Guaranteeing Data Completeness

This is a long explanation, so thank you in advance for anyone who reads it and thinks about it!

Data generation

I have N remote processes that gather some live data, format it into documents, and send off batched index requests to my ElasticSearch (ES) cluster. Some of these processes produce documents very frequently (1 batch / sec consistently), while others might send every couple minutes or even hours. These processes might fall behind, get stuck, or ES might service their index requests in an unexpected order. Also, I can tell which process a document comes from by the value of a certain field F (there is a one-to-one mapping F value -> generation process).

###Users
On the other end, there are users that make calls to an API that I have control over, which is implemented by making one (or several) queries to ES for the near-live data coming in from the N processes.

###Goal
I want to design the API such that the users get data that is complete, at the cost of having it be less near real-time. That is, when the user calls my API, the response should only contain documents whose timestamps are less than T_end; where T_end is the latest timestamp up to which all documents produced by the N processes are indexed into ES. Put another way, if at time T, ES has indexed X documents with timestamps <= T_end, then for any other T’ > T, ES should still have only X documents with timestamps <= T_end.

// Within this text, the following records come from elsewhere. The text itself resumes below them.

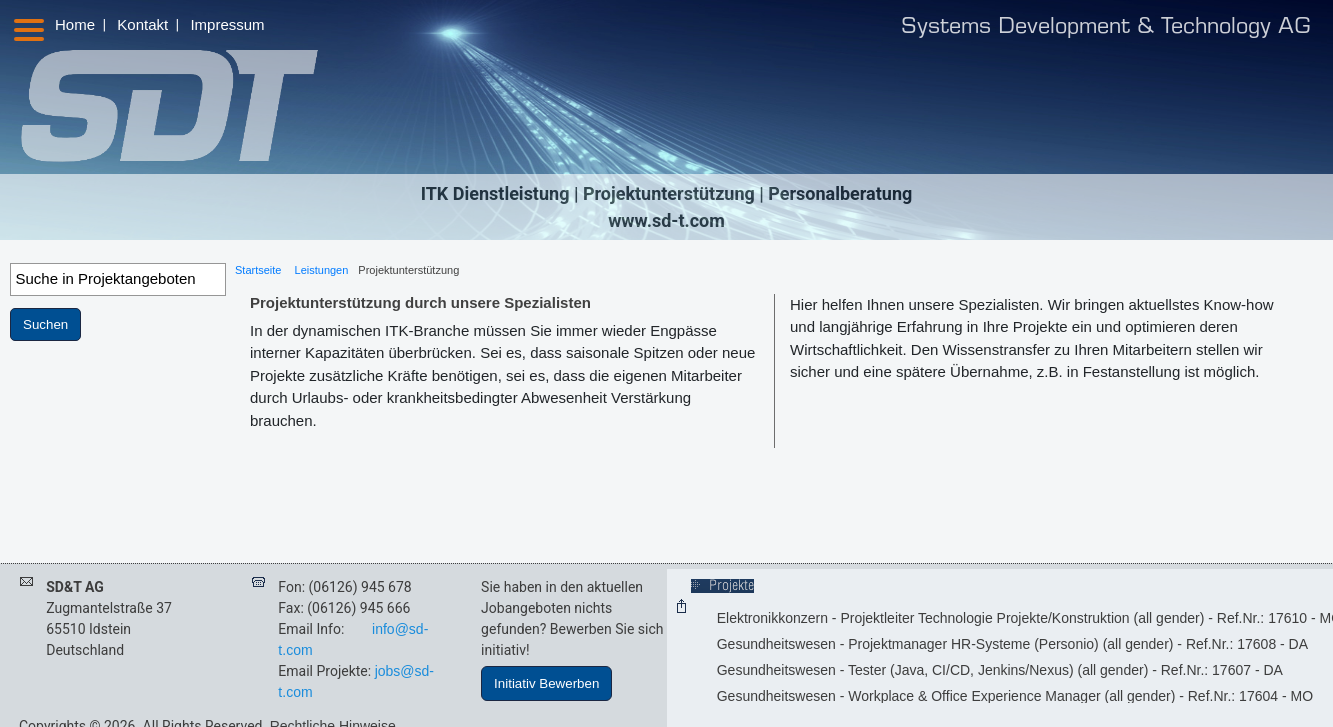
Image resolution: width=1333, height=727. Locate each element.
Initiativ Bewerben (546, 683)
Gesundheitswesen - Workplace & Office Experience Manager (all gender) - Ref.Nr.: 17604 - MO (1015, 696)
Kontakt (142, 24)
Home (75, 24)
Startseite (258, 270)
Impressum (227, 24)
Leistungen (322, 270)
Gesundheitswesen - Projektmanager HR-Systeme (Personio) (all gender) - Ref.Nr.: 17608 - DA (1012, 644)
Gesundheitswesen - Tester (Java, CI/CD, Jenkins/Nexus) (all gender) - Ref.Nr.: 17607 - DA (1000, 670)
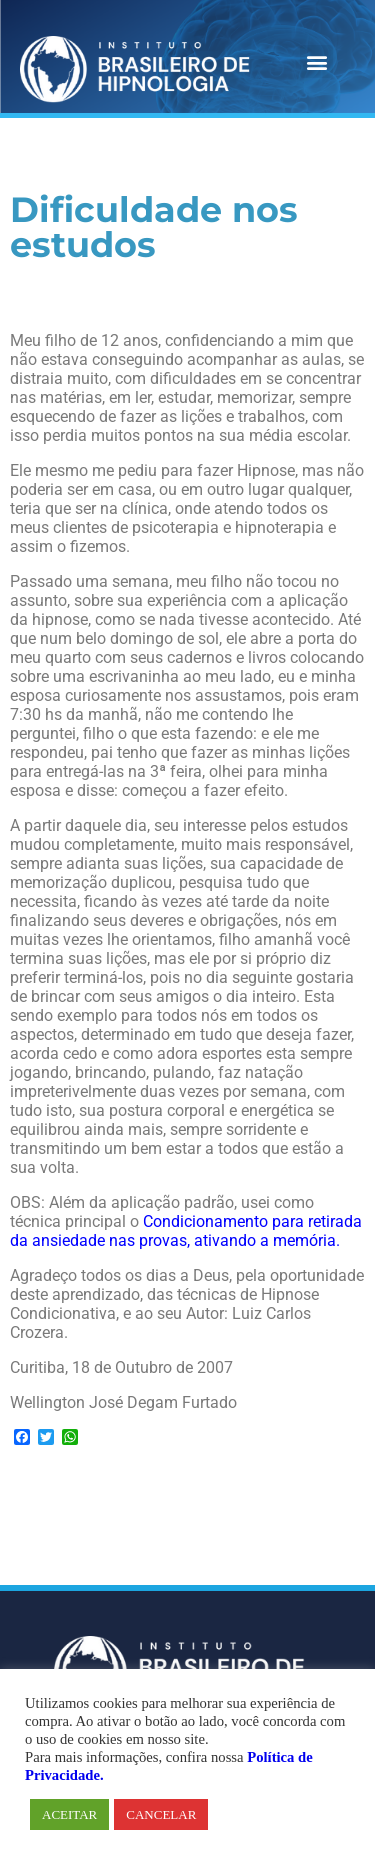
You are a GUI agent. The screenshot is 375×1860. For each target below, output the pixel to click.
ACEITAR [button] (69, 1814)
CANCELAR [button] (161, 1814)
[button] (316, 61)
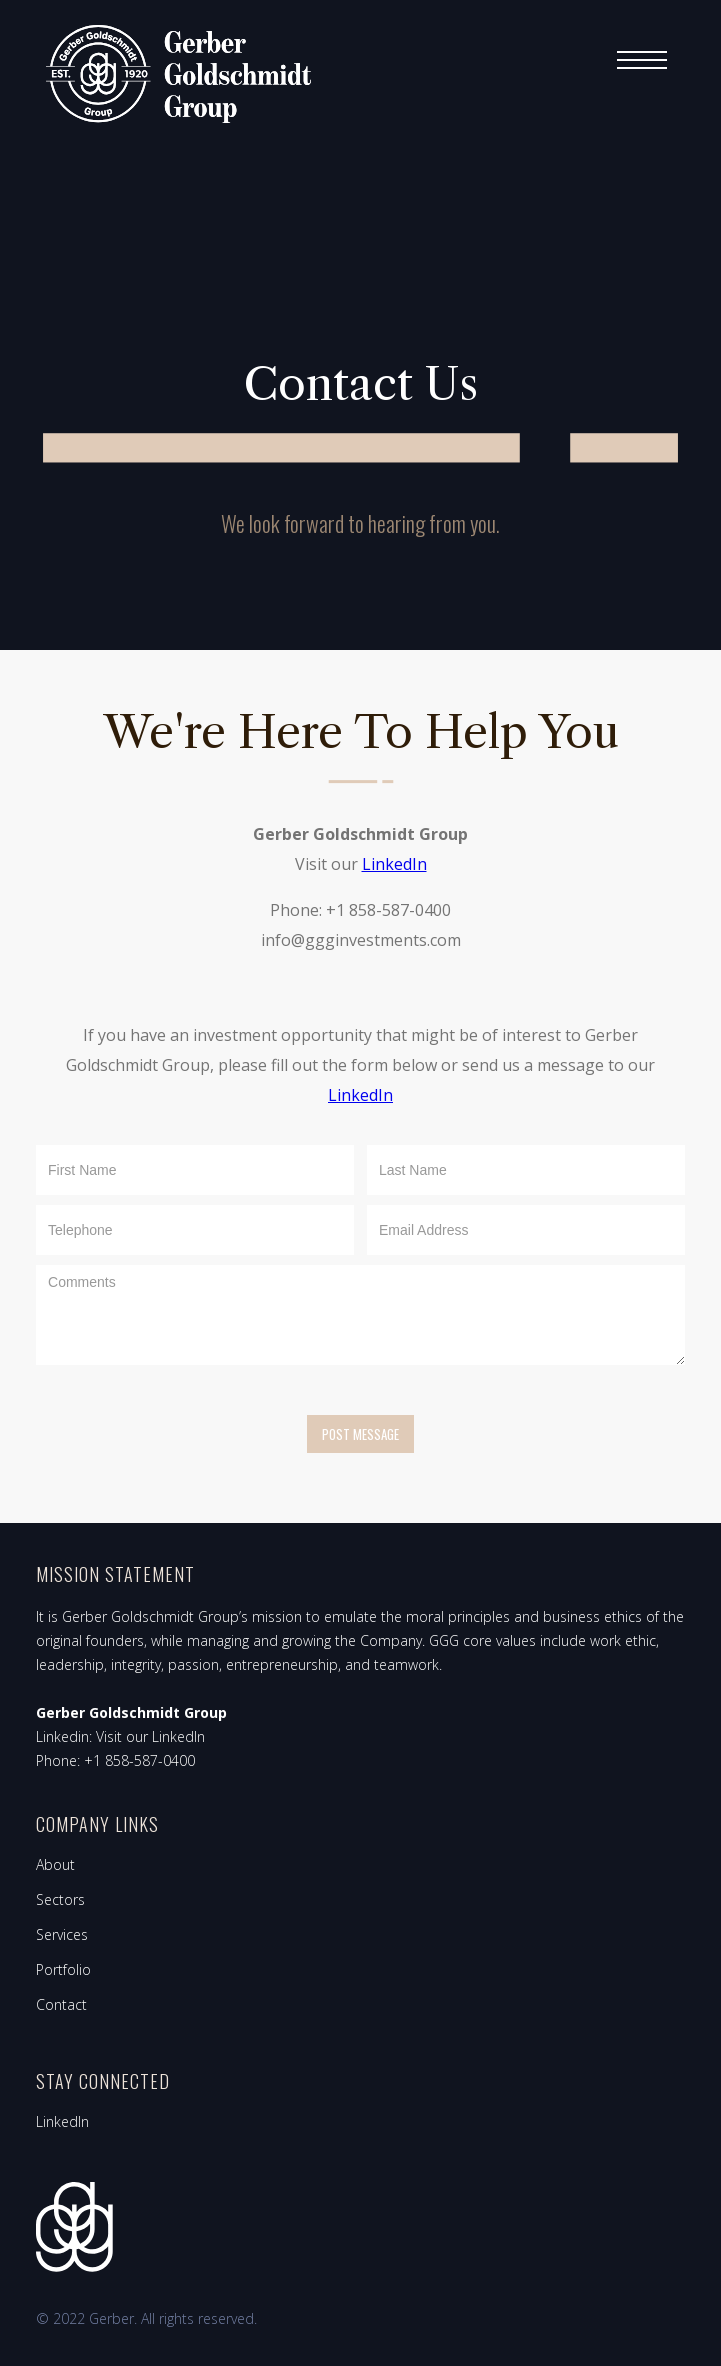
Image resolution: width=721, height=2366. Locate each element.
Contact (61, 2004)
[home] (173, 74)
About (55, 1864)
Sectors (60, 1899)
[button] (642, 60)
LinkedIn (393, 864)
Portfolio (63, 1969)
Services (62, 1934)
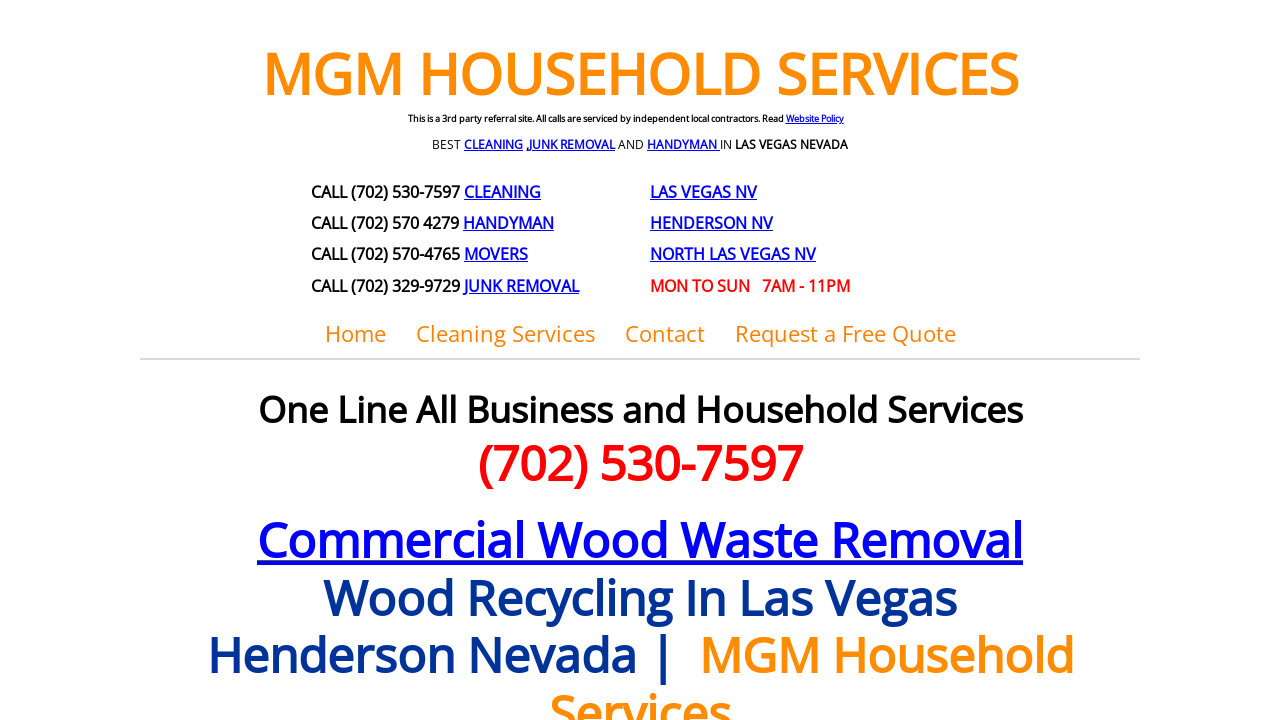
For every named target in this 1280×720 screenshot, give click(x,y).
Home (355, 333)
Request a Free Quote (845, 333)
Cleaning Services (505, 333)
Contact (665, 333)
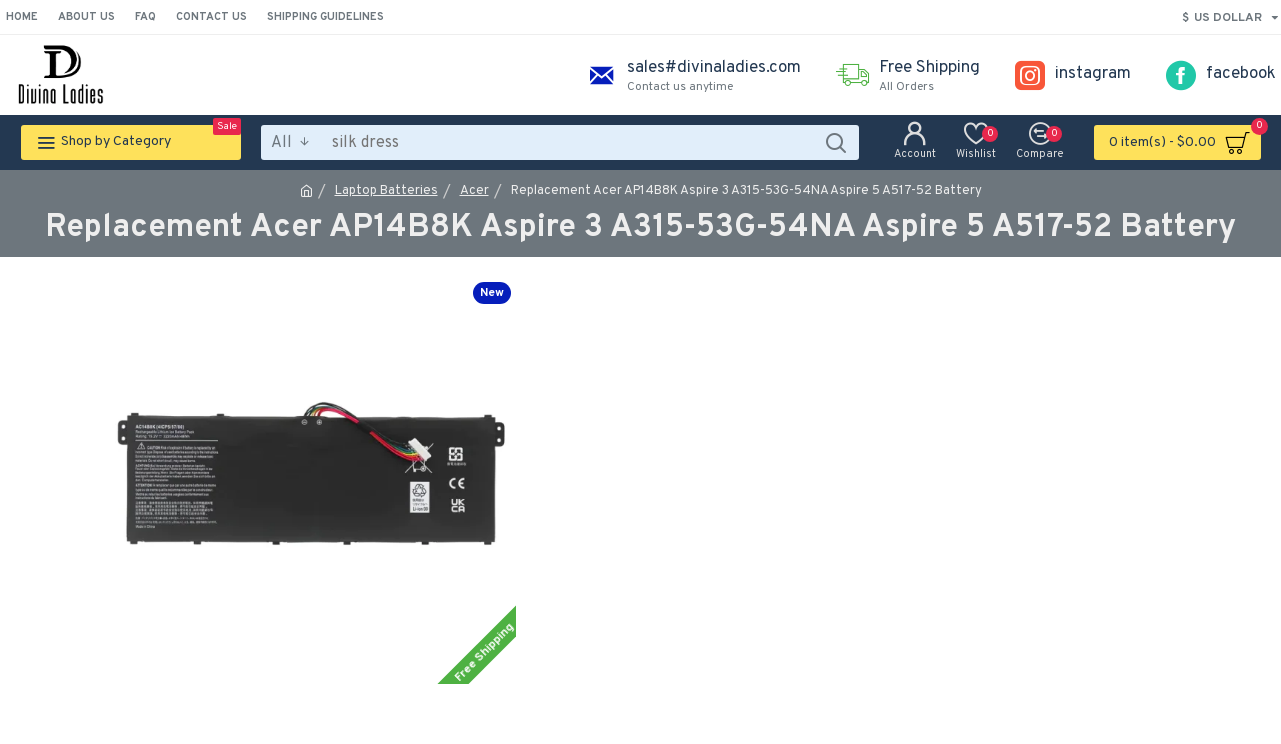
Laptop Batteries (386, 191)
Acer (474, 191)
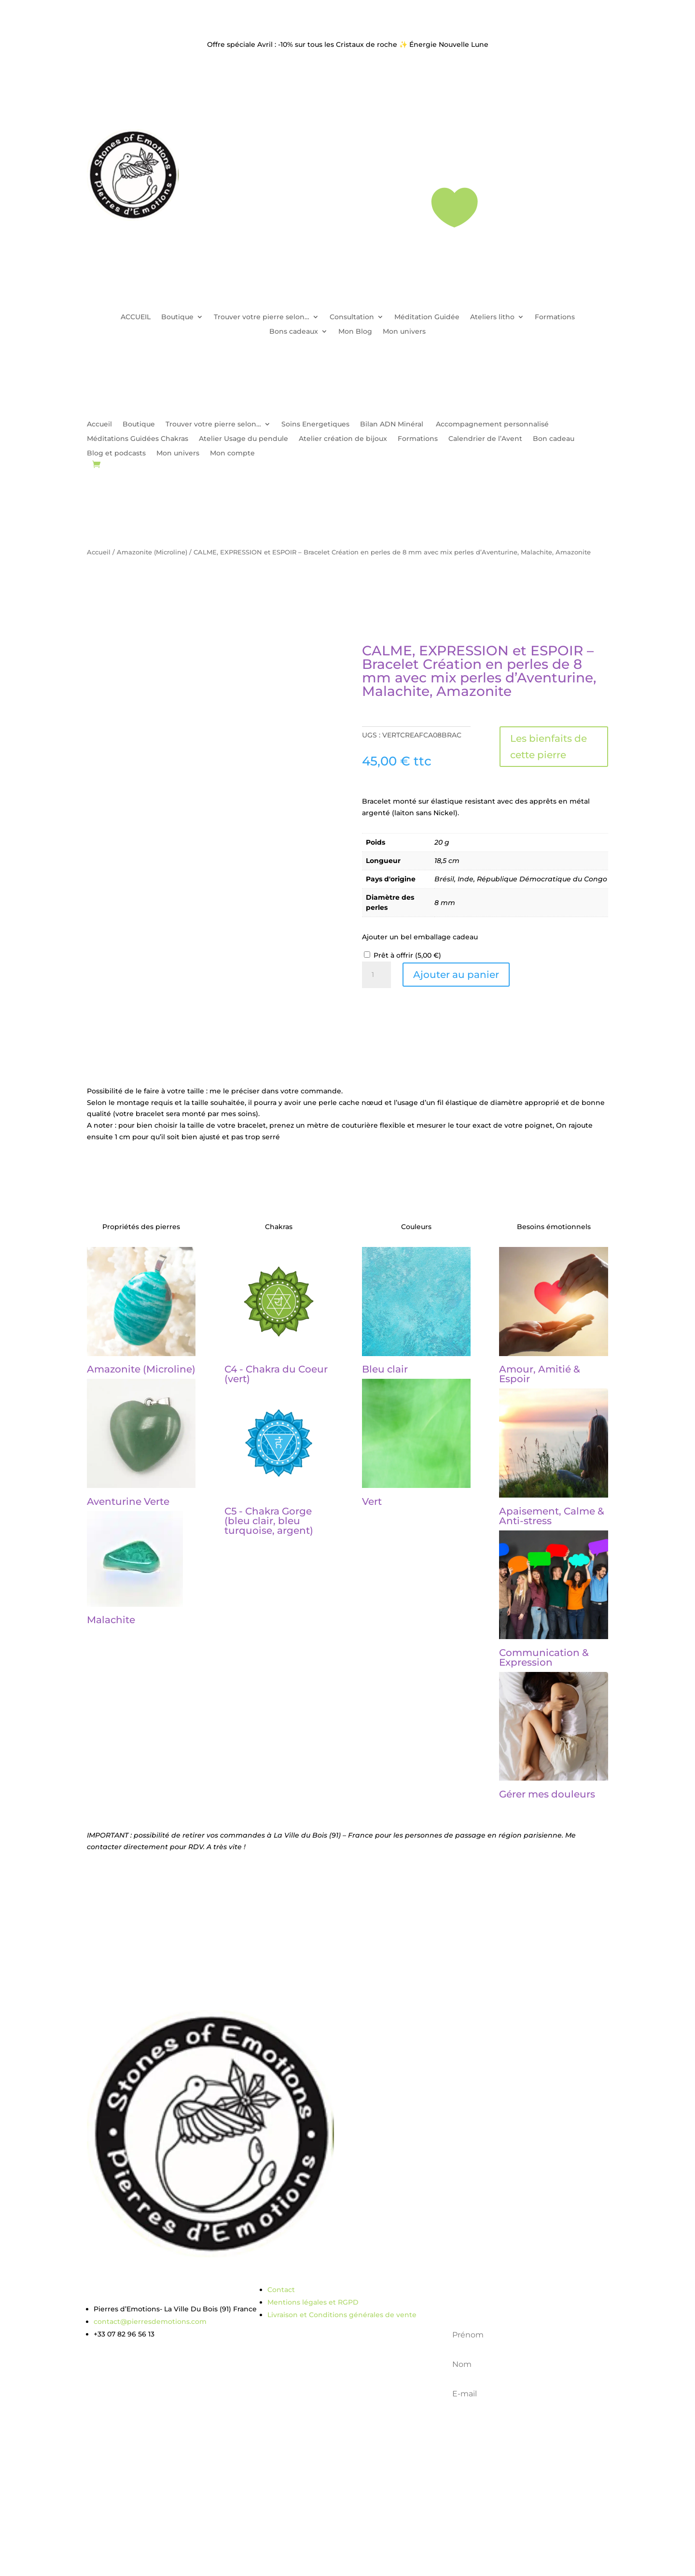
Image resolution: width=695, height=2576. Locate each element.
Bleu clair (385, 1369)
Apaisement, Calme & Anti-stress (551, 1516)
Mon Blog (355, 332)
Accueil (99, 424)
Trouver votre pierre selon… (261, 317)
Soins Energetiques (315, 424)
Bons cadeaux (293, 332)
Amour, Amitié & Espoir (539, 1374)
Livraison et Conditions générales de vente (342, 2314)
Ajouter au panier (456, 974)
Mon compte (232, 453)
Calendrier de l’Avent (485, 439)
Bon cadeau (553, 439)
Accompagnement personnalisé (492, 424)
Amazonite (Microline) (152, 552)
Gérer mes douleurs (547, 1794)
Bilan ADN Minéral (392, 424)
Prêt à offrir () (407, 955)
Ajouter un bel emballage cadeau (420, 937)
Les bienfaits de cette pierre (548, 747)
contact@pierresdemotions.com (150, 2321)
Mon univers (404, 332)
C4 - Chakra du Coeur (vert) (276, 1374)
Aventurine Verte (128, 1501)
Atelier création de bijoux (343, 439)
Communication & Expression (544, 1657)
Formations (555, 317)
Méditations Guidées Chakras (137, 439)
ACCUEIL (136, 317)
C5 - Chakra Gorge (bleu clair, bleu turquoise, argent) (268, 1520)
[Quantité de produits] (376, 975)
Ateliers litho (492, 317)
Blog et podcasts (116, 453)
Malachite (111, 1620)
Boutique (177, 317)
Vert (372, 1501)
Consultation (352, 317)
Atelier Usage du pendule (243, 439)
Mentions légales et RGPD (313, 2302)
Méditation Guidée (426, 317)
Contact (281, 2289)
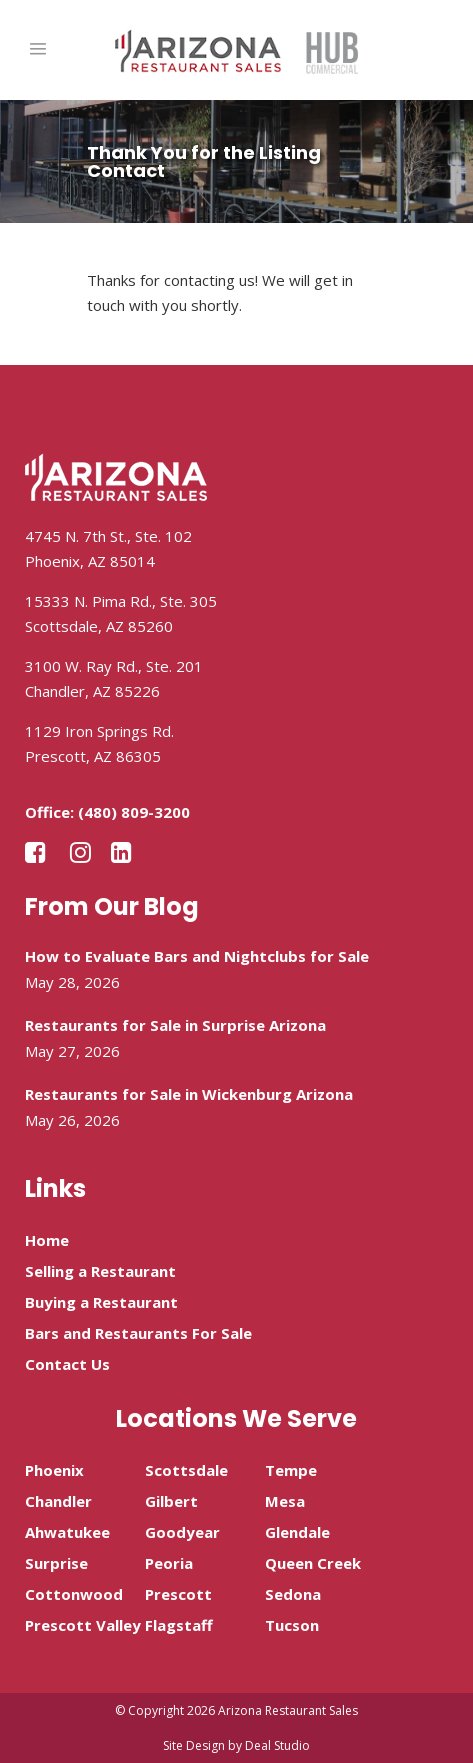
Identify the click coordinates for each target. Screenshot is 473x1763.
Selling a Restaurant (100, 1271)
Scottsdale (186, 1470)
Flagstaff (179, 1625)
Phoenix (54, 1470)
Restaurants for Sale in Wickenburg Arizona (189, 1094)
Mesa (285, 1501)
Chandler (58, 1501)
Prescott (178, 1594)
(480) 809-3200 (134, 812)
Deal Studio (277, 1745)
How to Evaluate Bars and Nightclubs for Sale (197, 956)
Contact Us (67, 1364)
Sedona (293, 1594)
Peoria (169, 1563)
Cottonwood (74, 1594)
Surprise (56, 1563)
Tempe (291, 1470)
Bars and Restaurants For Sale (138, 1333)
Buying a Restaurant (101, 1302)
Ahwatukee (67, 1532)
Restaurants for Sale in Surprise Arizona (175, 1025)
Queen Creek (313, 1563)
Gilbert (171, 1501)
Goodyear (182, 1532)
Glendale (297, 1532)
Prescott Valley (83, 1625)
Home (47, 1240)
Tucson (292, 1625)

I’m just trying to formalize the point that I don’t want the users to get incomplete data from the N processes. Note that is only a problem for N > 1 (when N = 1, it’s trivial).

Solution 1

I have one idea for how to make this guarantee. When the user calls the API, I make 2 queries:

  1. term aggregate by F, and find the max timestamp per bucket; the minimum of all these timestamps is T_end
  2. make the regular query, with a range filter for the timestamp to be <= T_end

One issue with this solution is that some of the gathering processes emit documents every couple hours, while others emit every second. This means that T_end could be much older than it needs to be.

Example

process A emits documents at 9:00, 9:01, … 12:00, 12:01, … 13:58, 13:59
process B emits documents at 9:00 and 12:00

If a user makes a query at 14:00, I want to return ALL of the A documents both of the B documents. However, with the solution above I would have T_end = 12:00, so all of the A documents after 12:00 would be omitted.

###Solution 2
I have each data gathering process send a heartbeat by making an update to a special “heartbeat” document in ES once every second (and have 1 heartbeat document for each generation process). Thus, when the user calls the API, the queries become:

  1. get the N heartbeat documents (regular, non-aggregated query); the smallest timestamp is T_end
  2. same as last time, query for documents with timestamp <= T_end

One implication of having a heartbeat is that each data generator would need to be either multi-threaded or have an event loop. In the generators that already send batches of document per second, the heartbeat update could be included in the batched request, thus saving some of the connection handshake overhead.

##Questions

  • Are there any mechanisms in ElasticSearch that might indicate when the data was last complete? (as defined above)
  • Are there any reasons that the heartbeat solution would not work with ES?
  • Are there any technologies that sit in between data generation processes and ES that will solve this problem easily? (logstash, kafka, etc.)

The problem of your definition of complete is that it depends on information that Elasticsearch does not have access to, so you somehow need to make it aware of it by some other way, like your "solution 2". I think this 2nd solution is a good idea, I would just make sure to put this data in a separate (single-shard) index in order to know add unnecessary deletions to your main index. You might also want to take the refresh_interval into account: after you push data to ES, documents might take up to refresh_interval before becoming visible, so I guess you would need to take the min value of your heartbeat index and then subtract refresh_interval in order to be sure to have a consistent view over your data.

1 Like

Thank you Adrien!

The data being is inserted append-only into these indices, so it's a good recommendation to have a separate index for heartbeats.

The guarantee provided by the refresh_interval is essential to having the heartbeat work accurately. Good you pointed this out as well.